María estava no banco de trás de um Fiat Fremont com vidros escuros, que havia sido alugado da agência de turismo Rio Carioca Tour. Com ela, estavam o irmão, José Luis Jiménez Ruiz, e a cunhada, Rosa Margarita Martínez. O veículo, que era dirigido pelo italiano Carlos Zamineta, levava ainda a guia Rosangela Reñones. A PM sustenta que o grupo teria furado um bloqueio policial. O tenente detido, em depoimento à corregedoria da corporação, teria dito que não teve a intenção de atirar no carro. Segundo ele, quando o grupo furou o bloqueio, ele atirou para o alto e para o chão. O soldado, de acordo com ele, também disparou para o alto. Ele afirmou terem sido feitos três disparos, todos de fuzil. Zamineta, no entanto, nega ter desrespeitado uma ordem dos PMs. Segundo fontes da polícia, os policiais temiam que ele estivesse sendo usado para retirar traficantes da favela. O chefe de uma das quadrilhas em guerra na Rocinha, Rogério 157, fugiu de moto com a ajuda do MC Tikão, que foi preso na última sexta-feira.
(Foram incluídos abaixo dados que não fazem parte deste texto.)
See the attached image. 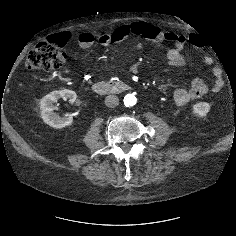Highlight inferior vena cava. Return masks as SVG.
I'll return each mask as SVG.
<instances>
[{"mask_svg": "<svg viewBox=\"0 0 236 236\" xmlns=\"http://www.w3.org/2000/svg\"><path fill=\"white\" fill-rule=\"evenodd\" d=\"M118 104H119V99L115 95H108L105 98V105L107 107L113 108V107H116Z\"/></svg>", "mask_w": 236, "mask_h": 236, "instance_id": "602c4592", "label": "inferior vena cava"}]
</instances>
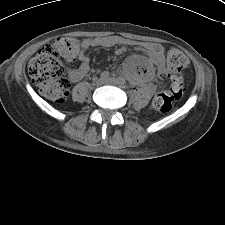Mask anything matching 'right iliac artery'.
I'll list each match as a JSON object with an SVG mask.
<instances>
[{
  "mask_svg": "<svg viewBox=\"0 0 225 225\" xmlns=\"http://www.w3.org/2000/svg\"><path fill=\"white\" fill-rule=\"evenodd\" d=\"M109 76H110V73H109L108 71H104V72H102L101 75H100V77H101L102 79H107V78H109Z\"/></svg>",
  "mask_w": 225,
  "mask_h": 225,
  "instance_id": "right-iliac-artery-1",
  "label": "right iliac artery"
}]
</instances>
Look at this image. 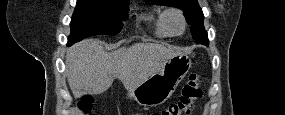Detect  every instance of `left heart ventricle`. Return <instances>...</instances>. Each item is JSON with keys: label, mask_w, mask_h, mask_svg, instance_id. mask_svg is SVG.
<instances>
[{"label": "left heart ventricle", "mask_w": 285, "mask_h": 115, "mask_svg": "<svg viewBox=\"0 0 285 115\" xmlns=\"http://www.w3.org/2000/svg\"><path fill=\"white\" fill-rule=\"evenodd\" d=\"M171 24L174 30L178 31L181 27L180 20L176 16L171 17Z\"/></svg>", "instance_id": "left-heart-ventricle-1"}]
</instances>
Desde que começou a guerra do tráfico, a favela, que já esteve ocupada por tropas federais, é alvo de operações e cercos.

O relato de Zamineta, assim como os das outras pessoas que estavam no carro da agência de turismo, é diferente. Ele contou à polícia que havia deixado os turistas na Estrada da Gávea, de onde o grupo seguiu para um passeio a pé pela favela. O combinado é que ele os buscaria no mesmo local, mas, com a chuva forte, houve mudança de planos, e Zamineta acabou subindo para pegá-los no Largo do Boiadeiro. Ele afirmou ter sido parado e revistado pelos policiais quando subiu o morro. Ao descer, garantiu não ter sido abordado pelos policiais e disse que só se deu conta de que algo estava errado quando ouviu os disparos.

Somente na parte baixa da Rocinha, quando o carro foi parado por PMs, ele teria visto que María levou um tiro. Uma imagem mostra Zamineta olhando para dentro do carro e colocando a mão na cabeça, em sinal de desespero. O motorista contou que um dos tiros atravessou o vidro traseiro do veículo, causando um forte estrondo.

Câmeras na Rocinha gravaram, às 10h20m, três PMs correndo atrás do carro em que estavam os turistas, na Rua José Paulino da Silva, dentro da Rocinha. Dois deles são o tenente e o soldado presos. Ontem, o porta-voz da PM, major Ivan Blaz, disse ao “RJTV”, da Rede Globo, que “ficou claro que houve má conduta” por parte dos policiais, mas ressaltou que os agentes estavam sob estresse:

— Não há previsão para o ato desses policiais em nenhum manual da PM ou da Secretaria de Segurança. Contudo, a PM reconhece todo o ambiente de estresse que esses policiais têm vivido ao longo de mais de 30 dias ocupando a Rocinha, sobretudo num dia em que tivemos companheiros feridos.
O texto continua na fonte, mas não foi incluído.